All patients require to be hospitalized and have confirmed COVID‐19 if not specified otherwise.
Figure 1.
Mortality and/or venous thromboembolism and/or mechanical ventilation as part of the primary outcome in anticoagulation trials in COVID‐19. The number in the circles represent the number of studies using each combination of outcomes as their primary outcome
In this scoping review, we identified 20 ongoing trials evaluating anticoagulant interventions in hospitalized patients with COVID‐19 across 4 continents and 21 countries. The extraordinary effort to develop these important trials in such a short time and under unprecedented circumstances is commendable. This swift development was driven by the urgency to find efficacious and safe interventions for patients with COVID‐19. Speedy completion of these trials is crucial to provide the best care for patients with COVID‐19. Many centers have already adapted their anticoagulant protocols for COVID‐1927 based on low‐quality evidence while awaiting results of randomized controlled trials, placing these trials in jeopardy due to loss of equipoise. Ongoing measures to mitigate the pandemic will lead to a decrease in the daily number of new COVID‐19 cases. As a consequence, enrollment of patients may slow down or stop in some regions in the near future, which may affect the ability to complete these important trials. In this situation, designs that afford rapid opening of study sites in regions with increasing infection rates will be required.
Findings here suggest that the COVID‐19 research landscape is fragmented and rapidly changing. Researchers are developing study protocols quickly and often implementing them first on a local level. While an urgent need for answers opens opportunities for funding and fast‐track study approval by ethics committees or regulatory agencies, it may lead to duplication of efforts and conduct of trials that may never be completed due to poor recruitment or were underpowered to begin with.

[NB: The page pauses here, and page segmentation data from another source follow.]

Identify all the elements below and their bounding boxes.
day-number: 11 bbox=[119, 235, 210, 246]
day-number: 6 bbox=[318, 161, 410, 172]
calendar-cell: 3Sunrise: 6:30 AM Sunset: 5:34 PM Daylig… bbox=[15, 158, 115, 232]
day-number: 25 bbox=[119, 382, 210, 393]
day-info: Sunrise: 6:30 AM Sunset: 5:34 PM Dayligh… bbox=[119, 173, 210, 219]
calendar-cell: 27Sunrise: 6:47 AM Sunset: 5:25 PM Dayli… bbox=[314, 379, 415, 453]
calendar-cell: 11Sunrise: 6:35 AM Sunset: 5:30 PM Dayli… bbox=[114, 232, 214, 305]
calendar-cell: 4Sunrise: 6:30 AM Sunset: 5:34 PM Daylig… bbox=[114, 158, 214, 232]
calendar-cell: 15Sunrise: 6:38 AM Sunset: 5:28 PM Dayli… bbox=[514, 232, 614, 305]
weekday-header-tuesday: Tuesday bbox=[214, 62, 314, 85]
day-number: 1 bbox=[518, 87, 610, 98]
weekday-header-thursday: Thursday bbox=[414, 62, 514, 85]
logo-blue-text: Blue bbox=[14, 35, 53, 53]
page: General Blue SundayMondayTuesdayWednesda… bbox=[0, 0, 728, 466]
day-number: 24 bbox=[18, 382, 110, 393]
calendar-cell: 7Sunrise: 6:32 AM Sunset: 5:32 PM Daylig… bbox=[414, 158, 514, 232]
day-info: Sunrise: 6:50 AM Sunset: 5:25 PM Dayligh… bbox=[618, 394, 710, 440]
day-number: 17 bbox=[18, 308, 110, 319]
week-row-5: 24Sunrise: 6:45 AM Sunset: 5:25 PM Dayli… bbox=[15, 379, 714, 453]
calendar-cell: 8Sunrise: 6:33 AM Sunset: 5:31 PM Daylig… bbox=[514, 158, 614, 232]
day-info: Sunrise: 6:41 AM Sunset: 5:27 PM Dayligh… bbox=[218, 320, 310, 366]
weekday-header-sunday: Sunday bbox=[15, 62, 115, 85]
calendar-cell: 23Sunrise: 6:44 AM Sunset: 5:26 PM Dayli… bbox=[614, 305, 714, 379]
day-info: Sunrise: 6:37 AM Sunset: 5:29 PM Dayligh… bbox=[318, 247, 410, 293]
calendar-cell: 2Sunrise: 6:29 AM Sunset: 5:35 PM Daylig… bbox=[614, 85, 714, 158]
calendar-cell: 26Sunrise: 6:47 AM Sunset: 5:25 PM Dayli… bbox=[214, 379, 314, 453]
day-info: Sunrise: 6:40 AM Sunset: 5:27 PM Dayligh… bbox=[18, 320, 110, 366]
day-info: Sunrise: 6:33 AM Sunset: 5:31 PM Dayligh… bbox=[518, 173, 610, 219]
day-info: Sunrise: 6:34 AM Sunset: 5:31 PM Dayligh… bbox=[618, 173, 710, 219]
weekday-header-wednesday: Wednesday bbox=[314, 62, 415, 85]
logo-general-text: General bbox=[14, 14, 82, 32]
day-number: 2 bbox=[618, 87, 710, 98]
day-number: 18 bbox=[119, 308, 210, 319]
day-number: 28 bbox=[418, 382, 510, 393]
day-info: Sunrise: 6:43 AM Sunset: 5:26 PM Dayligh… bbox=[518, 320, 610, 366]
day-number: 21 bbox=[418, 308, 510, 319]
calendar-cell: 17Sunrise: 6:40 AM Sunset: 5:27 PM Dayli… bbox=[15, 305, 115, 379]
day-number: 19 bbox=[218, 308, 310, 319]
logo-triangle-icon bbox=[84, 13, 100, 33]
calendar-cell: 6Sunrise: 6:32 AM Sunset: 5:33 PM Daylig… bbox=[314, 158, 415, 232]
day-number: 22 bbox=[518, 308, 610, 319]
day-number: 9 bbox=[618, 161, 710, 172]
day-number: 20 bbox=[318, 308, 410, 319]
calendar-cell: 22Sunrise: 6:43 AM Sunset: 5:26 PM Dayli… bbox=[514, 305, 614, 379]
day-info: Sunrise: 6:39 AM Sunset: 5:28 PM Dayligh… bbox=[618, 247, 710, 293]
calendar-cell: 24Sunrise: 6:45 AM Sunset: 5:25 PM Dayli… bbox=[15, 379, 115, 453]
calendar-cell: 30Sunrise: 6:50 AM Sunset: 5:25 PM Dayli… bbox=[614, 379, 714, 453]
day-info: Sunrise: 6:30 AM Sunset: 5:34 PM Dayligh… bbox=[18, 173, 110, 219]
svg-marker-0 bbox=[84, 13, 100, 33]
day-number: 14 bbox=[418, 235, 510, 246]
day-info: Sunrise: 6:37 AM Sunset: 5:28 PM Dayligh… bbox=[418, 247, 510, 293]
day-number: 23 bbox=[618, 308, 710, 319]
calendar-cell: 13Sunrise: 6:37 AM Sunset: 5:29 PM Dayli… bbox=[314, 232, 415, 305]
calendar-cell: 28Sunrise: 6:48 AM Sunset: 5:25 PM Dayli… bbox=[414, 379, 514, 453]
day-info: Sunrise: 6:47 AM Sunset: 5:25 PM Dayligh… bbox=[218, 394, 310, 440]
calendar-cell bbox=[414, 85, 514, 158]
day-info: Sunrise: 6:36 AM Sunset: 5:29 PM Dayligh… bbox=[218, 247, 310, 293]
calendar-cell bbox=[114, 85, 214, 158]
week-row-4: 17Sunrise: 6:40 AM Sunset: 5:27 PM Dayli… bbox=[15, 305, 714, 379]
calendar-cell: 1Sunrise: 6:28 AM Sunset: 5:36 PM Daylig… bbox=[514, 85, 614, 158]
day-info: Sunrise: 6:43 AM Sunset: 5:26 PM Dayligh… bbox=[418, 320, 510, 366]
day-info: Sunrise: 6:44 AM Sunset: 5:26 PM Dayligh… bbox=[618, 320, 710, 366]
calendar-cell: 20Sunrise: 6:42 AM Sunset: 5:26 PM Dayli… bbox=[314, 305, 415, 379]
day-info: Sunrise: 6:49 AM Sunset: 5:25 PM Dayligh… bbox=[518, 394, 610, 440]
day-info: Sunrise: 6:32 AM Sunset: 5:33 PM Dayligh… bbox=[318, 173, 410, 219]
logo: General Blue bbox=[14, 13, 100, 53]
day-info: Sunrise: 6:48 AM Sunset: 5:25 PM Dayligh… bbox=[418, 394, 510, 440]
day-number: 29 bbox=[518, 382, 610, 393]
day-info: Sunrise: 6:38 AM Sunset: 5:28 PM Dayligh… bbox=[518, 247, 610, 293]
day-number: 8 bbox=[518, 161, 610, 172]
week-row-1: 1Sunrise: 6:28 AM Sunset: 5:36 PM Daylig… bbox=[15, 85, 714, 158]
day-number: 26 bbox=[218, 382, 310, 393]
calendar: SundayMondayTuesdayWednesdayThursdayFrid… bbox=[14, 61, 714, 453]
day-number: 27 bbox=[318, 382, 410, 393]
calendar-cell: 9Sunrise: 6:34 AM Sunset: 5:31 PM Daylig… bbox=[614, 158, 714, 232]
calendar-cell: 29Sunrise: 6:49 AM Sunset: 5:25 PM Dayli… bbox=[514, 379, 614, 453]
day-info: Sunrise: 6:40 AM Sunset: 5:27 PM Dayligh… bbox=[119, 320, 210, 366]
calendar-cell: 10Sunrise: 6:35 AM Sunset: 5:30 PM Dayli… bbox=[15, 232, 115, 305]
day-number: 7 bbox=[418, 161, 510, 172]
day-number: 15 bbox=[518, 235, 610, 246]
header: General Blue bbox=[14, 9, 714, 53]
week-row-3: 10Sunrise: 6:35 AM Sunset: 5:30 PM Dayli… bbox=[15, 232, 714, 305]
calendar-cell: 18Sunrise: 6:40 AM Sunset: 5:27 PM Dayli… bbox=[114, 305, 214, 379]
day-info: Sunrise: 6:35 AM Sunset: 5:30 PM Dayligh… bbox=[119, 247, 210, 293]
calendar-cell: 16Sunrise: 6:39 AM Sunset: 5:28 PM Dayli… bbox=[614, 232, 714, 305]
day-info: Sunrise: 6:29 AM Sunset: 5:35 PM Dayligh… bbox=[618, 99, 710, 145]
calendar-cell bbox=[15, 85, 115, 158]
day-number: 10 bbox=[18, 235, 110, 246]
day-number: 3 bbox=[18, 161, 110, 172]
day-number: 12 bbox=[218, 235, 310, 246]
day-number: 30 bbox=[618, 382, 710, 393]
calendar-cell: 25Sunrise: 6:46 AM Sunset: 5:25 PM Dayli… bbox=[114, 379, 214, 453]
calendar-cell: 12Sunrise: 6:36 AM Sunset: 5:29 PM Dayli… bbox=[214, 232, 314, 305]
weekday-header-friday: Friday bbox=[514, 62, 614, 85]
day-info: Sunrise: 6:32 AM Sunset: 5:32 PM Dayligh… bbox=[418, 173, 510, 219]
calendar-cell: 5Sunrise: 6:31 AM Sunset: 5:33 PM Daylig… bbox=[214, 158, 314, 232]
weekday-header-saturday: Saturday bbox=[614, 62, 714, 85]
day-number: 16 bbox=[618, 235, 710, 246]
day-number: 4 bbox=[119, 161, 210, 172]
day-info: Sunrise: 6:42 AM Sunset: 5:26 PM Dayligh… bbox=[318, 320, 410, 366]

In an analysis of UK government‐funded trials prior to COVID‐19, 45% did not reach 80% of the pre‐specified sample size and only 31% reached the intended sample size in their proposed time frame.28 Sample size calculations can often include a back‐and‐forth dance between a feasible target sample size and the desired effect size.29 This “sample size samba”29 allows researchers to achieve satisfactory power but can lead to inflation of the minimal clinically important difference of the primary outcome. Nonetheless, methodologically strong small studies have value,29 because they can be combined in a meta‐analysis that may achieve convincingly conclusive results.30
The need to globally coordinate research efforts existed prior to COVID‐19, but the fast pace, fragmentation, and high‐pressure state on COVID‐19 research efforts has triggered the need for urgent international collaboration and future innovative solutions to solve this problem. It also highlights the need to strengthen interdisciplinary networks and collaboration because study objectives and primary outcomes may vary despite studying similar interventions in the same populations. Engagement of every specialty involved in the care of patients with COVID‐19 may be key to design and successful conduct of meaningful trials. Furthermore, this scoping review also accentuates the need for standardization of key data elements across trials, such as Common Data Elements (http://isth.breakthrough.healthcare)31 and related Core Outcome Sets to capture outcomes in a purposeful and standardized way.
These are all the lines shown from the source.